__Problem to solve__.
Which lines below contain the word "humeur"? Copy each of them.

__Excerpts from a dataset__.
◇ ◇ ◇ ◇ ◇ ◇ ◇
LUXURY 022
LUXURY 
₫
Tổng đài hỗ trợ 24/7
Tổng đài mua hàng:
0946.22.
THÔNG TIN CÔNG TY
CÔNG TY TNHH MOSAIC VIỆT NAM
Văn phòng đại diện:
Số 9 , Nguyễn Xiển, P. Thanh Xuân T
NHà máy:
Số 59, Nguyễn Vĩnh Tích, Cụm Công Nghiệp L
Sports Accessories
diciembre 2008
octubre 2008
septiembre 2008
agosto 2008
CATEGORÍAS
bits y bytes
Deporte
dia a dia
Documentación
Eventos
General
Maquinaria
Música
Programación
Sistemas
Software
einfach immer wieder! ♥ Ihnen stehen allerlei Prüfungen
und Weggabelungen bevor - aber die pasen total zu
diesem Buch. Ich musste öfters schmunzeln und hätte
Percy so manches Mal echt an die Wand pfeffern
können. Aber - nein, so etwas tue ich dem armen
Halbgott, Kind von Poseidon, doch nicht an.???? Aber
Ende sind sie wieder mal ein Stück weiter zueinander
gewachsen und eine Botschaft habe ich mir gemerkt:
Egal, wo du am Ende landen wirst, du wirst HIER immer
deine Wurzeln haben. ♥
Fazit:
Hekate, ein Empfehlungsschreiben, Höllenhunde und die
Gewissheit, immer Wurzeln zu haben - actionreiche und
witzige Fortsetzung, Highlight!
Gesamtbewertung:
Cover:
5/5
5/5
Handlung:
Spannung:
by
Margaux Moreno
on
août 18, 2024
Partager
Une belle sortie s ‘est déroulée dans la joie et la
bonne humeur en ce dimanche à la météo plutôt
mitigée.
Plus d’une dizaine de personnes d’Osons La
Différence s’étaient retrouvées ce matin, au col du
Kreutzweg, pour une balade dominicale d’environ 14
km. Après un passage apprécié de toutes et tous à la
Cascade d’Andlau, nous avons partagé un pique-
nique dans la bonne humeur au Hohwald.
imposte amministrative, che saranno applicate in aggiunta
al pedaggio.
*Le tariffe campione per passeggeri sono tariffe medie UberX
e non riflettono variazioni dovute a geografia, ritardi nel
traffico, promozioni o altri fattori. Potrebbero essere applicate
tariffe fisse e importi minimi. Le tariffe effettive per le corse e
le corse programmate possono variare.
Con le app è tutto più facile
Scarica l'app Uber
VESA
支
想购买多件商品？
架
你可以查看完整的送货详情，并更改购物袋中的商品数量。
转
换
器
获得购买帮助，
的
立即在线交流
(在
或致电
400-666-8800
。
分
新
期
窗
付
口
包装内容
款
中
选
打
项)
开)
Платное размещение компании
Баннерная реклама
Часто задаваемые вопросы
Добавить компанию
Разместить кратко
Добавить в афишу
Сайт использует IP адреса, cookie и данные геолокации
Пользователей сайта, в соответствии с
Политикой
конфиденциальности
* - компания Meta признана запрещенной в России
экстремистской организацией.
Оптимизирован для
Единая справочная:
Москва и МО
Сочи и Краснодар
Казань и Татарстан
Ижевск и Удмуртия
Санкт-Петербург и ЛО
◇ ◇ ◇ ◇ ◇ ◇ ◇
__Task answer__.
bonne humeur en ce dimanche à la météo plutôt
nique dans la bonne humeur au Hohwald.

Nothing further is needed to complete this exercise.